:: TASK GOAL ::
Copy out the lines of the records below, and only those lines, from the one with "CONDIÇÕES DA PARCERIA" through the one with "de desconto.", exactly as they appear.

:: SUPPLIED INFORMATION ::
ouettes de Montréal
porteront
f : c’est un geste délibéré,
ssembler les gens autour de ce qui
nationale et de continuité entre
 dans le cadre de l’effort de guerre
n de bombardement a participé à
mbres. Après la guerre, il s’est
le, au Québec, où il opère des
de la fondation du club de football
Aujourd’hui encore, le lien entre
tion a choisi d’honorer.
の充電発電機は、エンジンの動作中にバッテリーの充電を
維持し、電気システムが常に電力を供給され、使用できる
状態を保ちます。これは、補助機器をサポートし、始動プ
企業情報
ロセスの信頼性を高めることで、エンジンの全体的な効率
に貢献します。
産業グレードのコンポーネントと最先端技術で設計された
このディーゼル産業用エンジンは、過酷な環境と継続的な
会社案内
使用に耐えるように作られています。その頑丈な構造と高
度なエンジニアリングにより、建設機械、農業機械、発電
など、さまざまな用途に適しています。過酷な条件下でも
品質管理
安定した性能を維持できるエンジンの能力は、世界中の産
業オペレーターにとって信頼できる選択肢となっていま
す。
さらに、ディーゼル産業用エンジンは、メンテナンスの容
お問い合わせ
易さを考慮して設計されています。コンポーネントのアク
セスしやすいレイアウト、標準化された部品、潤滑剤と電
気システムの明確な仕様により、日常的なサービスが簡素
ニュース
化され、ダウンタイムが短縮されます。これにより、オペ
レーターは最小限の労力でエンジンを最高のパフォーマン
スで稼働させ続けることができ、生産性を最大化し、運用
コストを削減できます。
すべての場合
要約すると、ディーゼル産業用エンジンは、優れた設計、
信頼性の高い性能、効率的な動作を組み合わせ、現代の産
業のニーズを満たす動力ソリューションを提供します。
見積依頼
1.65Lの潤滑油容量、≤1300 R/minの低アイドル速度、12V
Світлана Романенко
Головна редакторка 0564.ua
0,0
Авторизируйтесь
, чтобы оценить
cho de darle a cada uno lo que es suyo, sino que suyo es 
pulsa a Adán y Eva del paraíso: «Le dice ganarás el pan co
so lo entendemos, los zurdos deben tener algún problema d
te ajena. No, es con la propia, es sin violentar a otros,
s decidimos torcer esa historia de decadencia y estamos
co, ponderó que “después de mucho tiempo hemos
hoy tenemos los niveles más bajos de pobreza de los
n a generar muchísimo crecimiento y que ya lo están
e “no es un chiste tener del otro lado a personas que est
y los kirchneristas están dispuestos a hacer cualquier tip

...

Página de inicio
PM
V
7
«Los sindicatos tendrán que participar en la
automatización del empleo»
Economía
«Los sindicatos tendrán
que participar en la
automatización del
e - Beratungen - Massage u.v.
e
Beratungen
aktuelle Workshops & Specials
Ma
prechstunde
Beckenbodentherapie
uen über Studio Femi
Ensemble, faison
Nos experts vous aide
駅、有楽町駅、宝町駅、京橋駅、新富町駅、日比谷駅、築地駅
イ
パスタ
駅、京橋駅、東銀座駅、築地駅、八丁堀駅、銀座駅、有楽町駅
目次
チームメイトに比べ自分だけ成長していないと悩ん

--

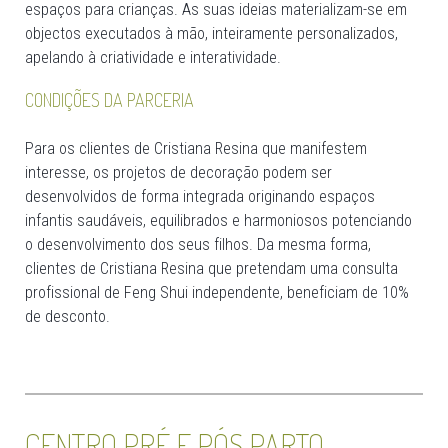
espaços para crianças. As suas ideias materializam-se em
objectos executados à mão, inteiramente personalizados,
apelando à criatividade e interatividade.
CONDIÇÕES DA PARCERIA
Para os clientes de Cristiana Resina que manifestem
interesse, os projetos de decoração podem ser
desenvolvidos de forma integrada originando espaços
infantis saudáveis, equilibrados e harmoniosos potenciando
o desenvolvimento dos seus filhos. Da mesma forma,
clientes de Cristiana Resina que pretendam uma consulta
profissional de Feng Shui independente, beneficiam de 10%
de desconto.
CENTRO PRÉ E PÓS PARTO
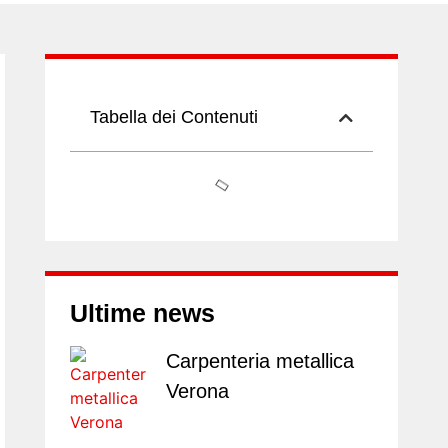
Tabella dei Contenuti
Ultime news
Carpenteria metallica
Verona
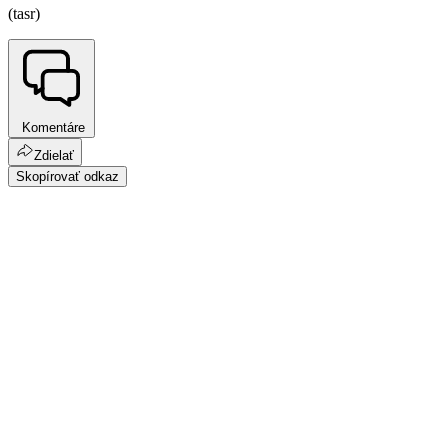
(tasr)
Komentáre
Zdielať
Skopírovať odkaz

:: YOUR RESPONSE ::
CONDIÇÕES DA PARCERIA
Para os clientes de Cristiana Resina que manifestem
interesse, os projetos de decoração podem ser
desenvolvidos de forma integrada originando espaços
infantis saudáveis, equilibrados e harmoniosos potenciando
o desenvolvimento dos seus filhos. Da mesma forma,
clientes de Cristiana Resina que pretendam uma consulta
profissional de Feng Shui independente, beneficiam de 10%
de desconto.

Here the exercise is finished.